Manufacturers abuse environmental bonus
Instead, manufacturers abused the so-called environmental bonus last year to get old, dirty diesel from the farm. Drivers are therefore in brand new diesel cars of the Euro 6b or 6c standards, which are often as dirty as many older cars and are also threatened by driving bans in the medium term. Manufacturers had promised the federal government bonus at the diesel summit in the summer of 2017 and awarded it in the form of high discounts. Buyers need to use their help to exchange dirty cars for clean cars.
Also for the future it is by no means certain that the new technology will bind the diesel engine to glorious times. "The trust of the buyer will not be able to be repaired in the short term," says Elmar Kades, car expert at the international consultancy firm AlixPartners. Many drivers automatically think of the diesel driving ban. Legislators have so far not made it clear that at least the newest diesels have been spared in the long term. AlixPartners expects diesel in Europe to become a niche product in 2030.
"Reputation of technology is ruined"
"The manufacturers have sent clean diesel in the race too late," says Ferdinand Dudenhöffer from the University of Duisburg-Essen. "The reputation of technology has been ruined." Changing that costs a lot of money and can take years. Too long perhaps to help the diesel in the short term to get a grip on the CO2 emissions of their vehicles.
The market share of diesel in Europe is continuing to fall. In the first six months of the year, the auto-ignition share fell by 8.4 percentage points to 36.8 percent, as Dudenhöffer has determined. In Germany it even fell by 9.2 points to 32.1 percent.
In addition to an image, the diesel also has a potential cost problem. Automobile expert Stefan Bratzel estimates the extra financial costs for a really clean exhaust treatment at 500 to 1000 euros.

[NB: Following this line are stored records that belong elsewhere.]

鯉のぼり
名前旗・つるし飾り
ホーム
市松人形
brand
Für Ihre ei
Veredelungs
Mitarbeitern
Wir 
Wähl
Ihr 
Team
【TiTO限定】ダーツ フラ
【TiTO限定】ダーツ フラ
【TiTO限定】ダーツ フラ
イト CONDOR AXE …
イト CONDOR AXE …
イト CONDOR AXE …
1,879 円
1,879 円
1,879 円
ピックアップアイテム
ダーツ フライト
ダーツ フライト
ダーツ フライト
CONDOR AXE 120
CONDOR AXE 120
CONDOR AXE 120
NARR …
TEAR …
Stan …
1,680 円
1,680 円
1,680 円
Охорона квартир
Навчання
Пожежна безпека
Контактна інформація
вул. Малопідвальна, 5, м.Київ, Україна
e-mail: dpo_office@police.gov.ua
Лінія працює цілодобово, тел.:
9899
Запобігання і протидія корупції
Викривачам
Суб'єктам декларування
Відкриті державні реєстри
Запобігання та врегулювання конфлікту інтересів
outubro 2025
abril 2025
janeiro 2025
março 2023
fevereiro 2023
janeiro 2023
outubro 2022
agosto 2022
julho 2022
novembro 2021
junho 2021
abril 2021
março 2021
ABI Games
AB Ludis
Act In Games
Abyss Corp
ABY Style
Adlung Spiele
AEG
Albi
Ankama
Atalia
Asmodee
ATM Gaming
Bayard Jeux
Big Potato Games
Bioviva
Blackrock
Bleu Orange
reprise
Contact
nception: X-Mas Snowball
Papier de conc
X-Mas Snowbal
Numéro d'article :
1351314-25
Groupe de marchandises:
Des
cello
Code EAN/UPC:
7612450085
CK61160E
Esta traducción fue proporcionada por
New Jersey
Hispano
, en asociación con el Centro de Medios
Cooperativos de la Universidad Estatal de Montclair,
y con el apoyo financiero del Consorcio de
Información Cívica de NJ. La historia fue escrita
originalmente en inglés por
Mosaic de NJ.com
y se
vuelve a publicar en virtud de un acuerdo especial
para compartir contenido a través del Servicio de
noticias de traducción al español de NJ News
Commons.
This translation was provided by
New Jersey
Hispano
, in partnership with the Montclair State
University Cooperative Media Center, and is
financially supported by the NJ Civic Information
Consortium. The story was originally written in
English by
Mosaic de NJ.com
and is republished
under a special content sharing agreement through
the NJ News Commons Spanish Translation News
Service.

Advantage for electric cars
In small cars, the diesel igniter clearly loses its appeal to a petrol engine. For large sedans and SUVs, the cost problems of diesel manufacturers of electric cars are in the hands – especially if batteries are getting cheaper.
"From a technical point of view, the diesel is certainly safe," says Peter Mock, managing director of the international clean transport organization (ICCT), who unveiled the VW diesel scandal in the United States three years ago. "But for me it is questionable whether the effort is economically worthwhile."